Contrast this with a disclaimer QTIP trust when there is no ETIP. Bob can allocate his $2 million GST exemption to the Family Fortune stock at its appraised value of $10 million. If the stock is later sold for $40 million, his allocation will cover $8 million of proceeds. The decision on how much exemption to allocate doesn't have to be made until the extended due date of Bob's gift tax return. Thus, Bob can postpone his allocation by 21 1/2 months and still use values as of the date of transfer.
These advantages notwithstanding, a GRAT still offers gift tax leverage not available in a disclaimer QTIP trust. In Bob's case, if his stock sells for $40 million before the first annuity payment, a two-year zeroed-out GRAT will allow $29.016 million to be transferred to Bob's children without the use of any gift tax exemption or any payment of gift tax. In the best case, a disclaimer QTIP trust would remove $40 million from Bob's estate at the cost of exhausting Bob and Sue's combined $2 million gift tax exemption and the payment of $3.6 million in gift tax. While that can be called an excellent result, it still doesn't approach the leverage of a zeroed-out GRAT.
Another shortcoming of the disclaimer QTIP trust is that it only works with a married donor. Any donor, whether married or not, can make a transfer to a GRAT. For an unmarried donor, it may be possible to construct a disclaimer trust in which any disclaimed interest simply reverts to the donor. This would preserve one element of the disclaimer QTIP trust — the ability to nullify a taxable transfer within nine months. But there is no question of preserving the second component — the ability to nullify a taxable transfer up to 21 1/2 months after it is made through the QTIP election.
Practitioners whose clients own a closely held business or other assets with the potential for explosive growth should include the disclaimer QTIP trust as part of their arsenal and consider using it in the right circumstances.
- This assumes that the Internal Revenue Code Section 7520 rate is 6.2 percent.
- This is computed by taking the $40 million in proceeds from the sale and subtracting the two annuity payments of $5,469,561 each.
- See IRC Section 675(4)(C).
- IRC Section 2518(b).
- Treasury Regulations Section 25.2702-3(d)(5) prohibits commutation.
- If his original transfer is made on January 1 of a given year, he will have a 21 1/2 month window, because the extended due date of the qualified terminable interest property (QTIP) election will be Oct. 15 of the following year.

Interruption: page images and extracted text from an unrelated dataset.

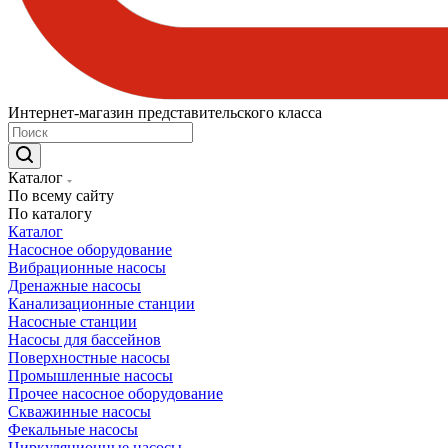
Интернет-магазин представительского класса
Каталог
По всему сайту
По каталогу
Каталог
Насосное оборудование
Вибрационные насосы
Дренажные насосы
Канализационные станции
Насосные станции
Насосы для бассейнов
Поверхностные насосы
Промышленные насосы
Прочее насосное оборудование
Скважинные насосы
Фекальные насосы
Циркуляционные насосы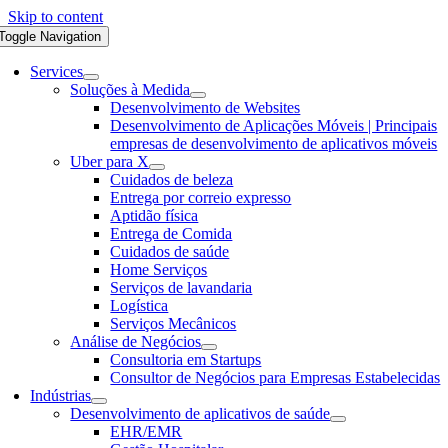
Skip to content
Toggle Navigation
Services
Soluções à Medida
Desenvolvimento de Websites
Desenvolvimento de Aplicações Móveis | Principais
empresas de desenvolvimento de aplicativos móveis
Uber para X
Cuidados de beleza
Entrega por correio expresso
Aptidão física
Entrega de Comida
Cuidados de saúde
Home Serviços
Serviços de lavandaria
Logística
Serviços Mecânicos
Análise de Negócios
Consultoria em Startups
Consultor de Negócios para Empresas Estabelecidas
Indústrias
Desenvolvimento de aplicativos de saúde
EHR/EMR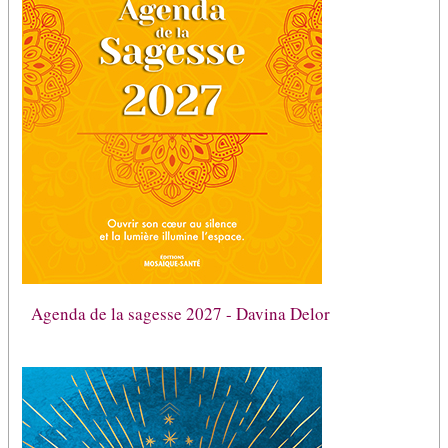
Agenda de la sagesse 2027 - Davina Delor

If his original transfer is made on Dec. 31 of a given year, he will only have a 9 1/2 month window. If the transfer occurs sometime between January 1 and December 31, the window will be somewhere between 9 1/2 and 21 1/2 months. Proposed Treas. Regs. Section 20.2036-1(c)(2)(i).
- Treas. Regs. Section 26.2632-1(c)(2)(i).
- That's because the corpus necessary to generate his annuity will likely equal or exceed the value of the grantor-retained annuity trust (GRAT) corpus at his death. If the IRC Section 7520 rate is 6.2 percent and Bob's annuity is $5.47 million, the GRAT corpus would have to exceed $88 million before any assets are excluded from Bob's estate.
- Treas. Regs. Section 26.2632-1(c)(1)(ii).